Heightened abatement of greenhouse gas (GHG) emissions is needed to achieve the goals of the Paris Agreement and limit warming to well below 2˚C, with efforts to limit warming to 1.5˚C, to avoid the most dangerous climate impacts. Furthermore, most scientific estimates show that to keep these goals within reach, the global emissions trajectory must not only reach net-zero1 by the second half of this century but also continue downward into net-negative emissions. Global climate models therefore illustrate the need to pursue both aggressive emissions reductions and significant deployment of carbon removal.2 They rely upon carbon removal approaches to offset the last remaining GHG-emitting activities that are too challenging or expensive to eliminate, and to compensate for any temporary overshoot of temperature goals.

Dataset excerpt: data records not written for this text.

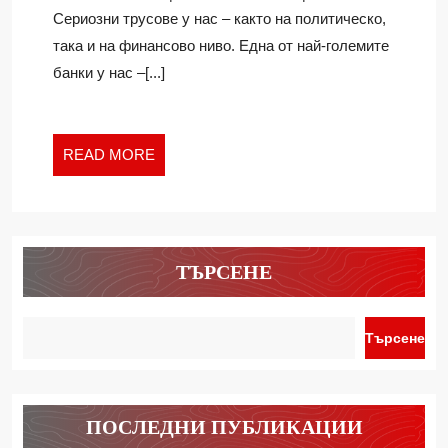
МАЙ
Сериозни трусове у нас – както на политическо,
ЩЕ
така и на финансово ниво. Една от най-големите
ИЗЛЕЗЕ
банки у нас –[...]
В
ДЪЛЪГ
ОТПУСК
READ
READ MORE
MORE
ТЪРСЕНЕ
Търсене
ПОСЛЕДНИ ПУБЛИКАЦИИ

Carbon removal is the process of removing CO2 from the atmosphere and storing it. It is distinct both from solar radiation management, which seeks to reflect incoming sunlight to reduce warming rather than remove carbon from the atmosphere, and from carbon capture and storage (CCS) from point sources of emissions such as fossil-fueled power plants or industrial facilities. Approaches to carbon removal traverse a spectrum from land management approaches to technological options, including carbon management in agricultural soils, forests, and agroforestry; BECCS3; DACS; and frontier technologies such as biochar, plant breeding or engineering,4 enhanced weathering, and seawater capture. The intention of carbon removal is to store CO2 in plants, soils, and oceans, as well as nonbiologically in geological formations and products (e.g., building materials), augmenting the net transfer of carbon from the atmosphere that naturally takes place as part of the carbon cycle (Minx et al. 2018). In some cases, storage is permanent; in others the CO2 may return to the atmosphere over time.

Carbon removal is intended to help address global warming by reducing atmospheric concentrations of the primary greenhouse gas, CO2, accelerating or augmenting the net transfer of CO2 from the atmosphere.

To-date, a gap exists between the need for rapid emis­sions reductions to stabilize the climate at the tempera­ture targets established in the Paris Agreement and the availability of cost-effective measures that can provide those reductions (UNEP 2017). Advancements in carbon removal can help close that gap. However, each carbon removal approach available today faces its own challenges, potential pitfalls, and limitations. The full potential of each remains uncertain. Given this uncertainty, a portfolio of approaches and technologies could yield greater oppor­tunities for achieving large-scale carbon removal (Minx et al. 2018; Fuss et al. 2018).